→ **Work required**
Report how many lines below include the string "Wajzer". Please keep the reply to that number.

Data listing Block Start

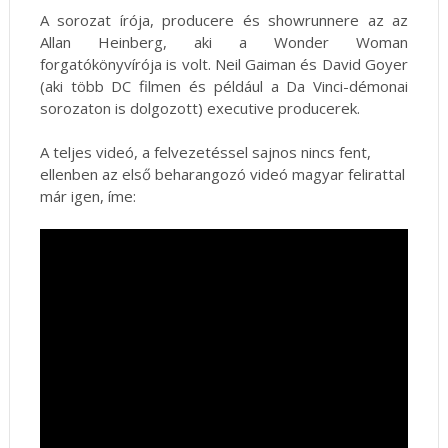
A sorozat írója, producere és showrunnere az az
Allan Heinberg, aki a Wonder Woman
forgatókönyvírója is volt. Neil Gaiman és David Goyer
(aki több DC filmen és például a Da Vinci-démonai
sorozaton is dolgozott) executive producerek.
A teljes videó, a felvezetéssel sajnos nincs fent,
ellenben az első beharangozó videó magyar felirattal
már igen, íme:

Data listing Block End
Data listing Block Start

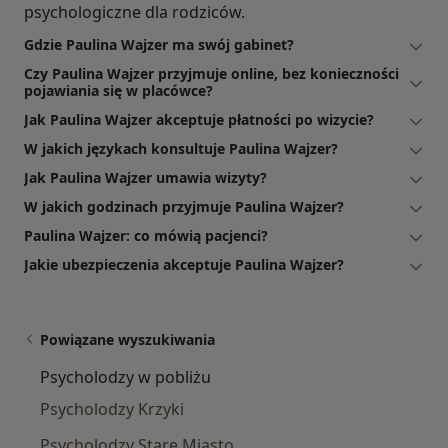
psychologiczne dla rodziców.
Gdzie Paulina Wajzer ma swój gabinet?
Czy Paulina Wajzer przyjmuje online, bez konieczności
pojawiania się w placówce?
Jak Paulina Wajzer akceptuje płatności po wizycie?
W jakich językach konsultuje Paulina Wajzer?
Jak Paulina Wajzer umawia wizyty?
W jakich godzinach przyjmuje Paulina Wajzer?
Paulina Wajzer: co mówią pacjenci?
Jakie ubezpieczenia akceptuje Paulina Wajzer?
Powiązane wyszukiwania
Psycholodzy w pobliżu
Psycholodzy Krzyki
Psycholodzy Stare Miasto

Data listing Block End

→ **Result of this task**
8